Abb. 4 D, 37/36 v. Chr., Sicilia, RRC 511, 4 d Bildquelle: https://ikmk.smb.museum/object?id=18202271.


Auch der Denar Abb. 4 beschäftigt sich mit der Seekriegführung. Auf dem Avers sehen wir wieder ein vielgestaltiges Bild. Im Zentrum ist ein Leuchtturm abgebildet, wohl der von Messana. Der Turm besitzt ähnlich einer Säule eine profilierte Basis. Das Obergeschoß mit zwei Rundbogenfenstern ist vom Untergeschoß durch ein Rundprofil abgesetzt. Das haubenförmige Dach wird von einer Neptunstatue bekrönt. Der unbärtige Neptun trägt einen Helm, ansonsten ist er bis auf eine Chlamys nackt. Seinen linken Fuß setzt er auf einen Schiffsbug, in der erhobenen Linken hält er einen Dreizack, in der Rechten wieder ein Aphlaston. Vor dem Leuchtturm ist eine Galeere abgebildet mit einem Legionsadler am Bug und Aphlaston, Zepter und Dreizack am Heck. Auf dem Revers unseres Denars sehen wir das Meerungeheuer Skylla. Skylla besitzt einen weiblichen Oberkörper, den Unterkörper bilden zwei fast parallel angeordnete Fischschwänze sowie drei Hundsköpfe.
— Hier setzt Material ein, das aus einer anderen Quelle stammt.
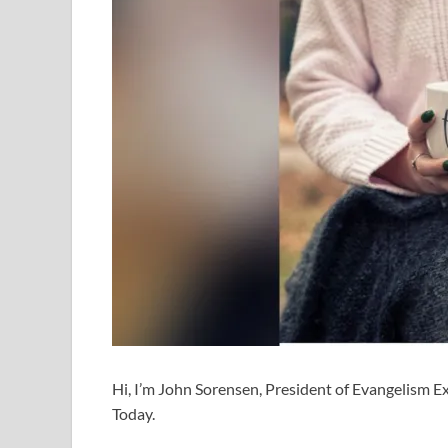
Hi, I’m John Sorensen, President of Evangelism Exp
Today.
Skylla holt mit einem Ruder zu einem mächtigen Schlag aus, quasi so, als würde sie ein vorbeifahrendes Schiff mit dem Schlag vernichten wollen. Das Meerungeheuer begegnet uns schon in der Odyssee in der Verbindung mit Charybdis. Beim Kap Skyllaeum, dem heutigen Scilla in Kalabrien, hatte Sextus Pompeius Magnus die Flotten Octavians sowohl 42 als auch 38 v. Chr. besiegt. Dazu passt das Bild der Skylla als „Personifikation“ des Ortes der Seesiege des Sextus Pompeius Magnus natürlich bestens.


Sextus Pompeius Magnus Pius macht mit den hier besprochenen vier Münztypen seinem Namen alle Ehre. Mit den ersten beiden Prägungen (Abb. 1 u. 2) bringt er seine Pietas gegenüber seiner Familie klar zum Ausdruck, mit den „maritimen“ Münztypen (Abb. 3 u. 4) setzt er voll und ganz auf die Unterstützung seines „Vaters“ Neptun.
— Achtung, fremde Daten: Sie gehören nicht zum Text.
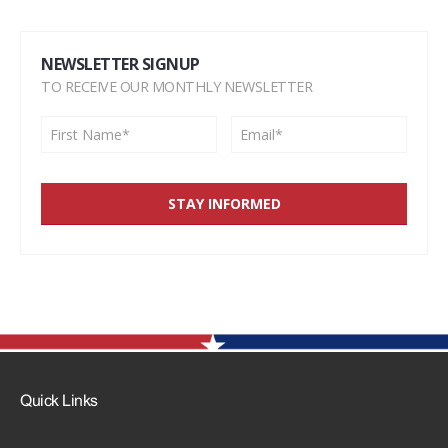
NEWSLETTER SIGNUP
TO RECEIVE OUR MONTHLY NEWSLETTER
Quick Links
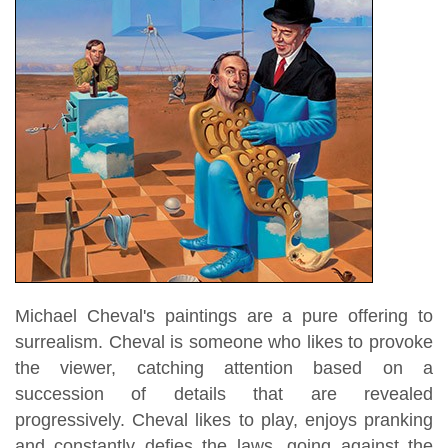
Michael Cheval's paintings are a pure offering to
surrealism. Cheval is someone who likes to provoke
the viewer, catching attention based on a
succession of details that are revealed
progressively. Cheval likes to play, enjoys pranking
and constantly defies the laws, going against the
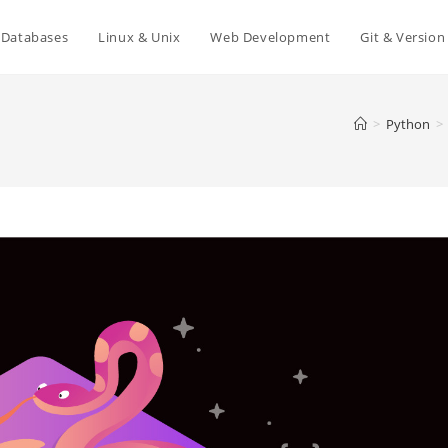
Databases
Linux & Unix
Web Development
Git & Version
>
Python
>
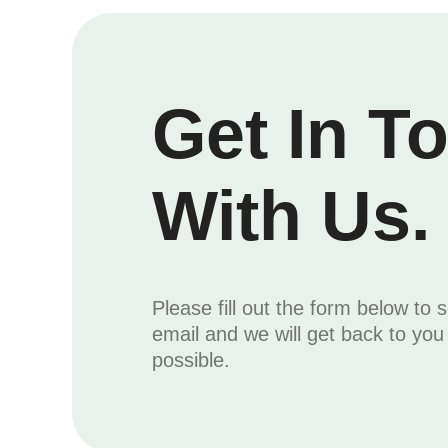
Get In T
With Us.
Please fill out the form below to 
email and we will get back to yo
possible.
Octavian / Augustus beschreibt seinen Triumph über Sextus Pompeius Magnus in seinem Tatenbericht (res gestae 25) mit den knappen Worten: „Mare pacavi a praedonibus“ (Dem Meer habe ich Ruhe vor den Seeräubern verschafft.), wobei sich der Begriff „Seeräuber“ auf Sextus Pompeius Magnus und seine Anhänger bezieht.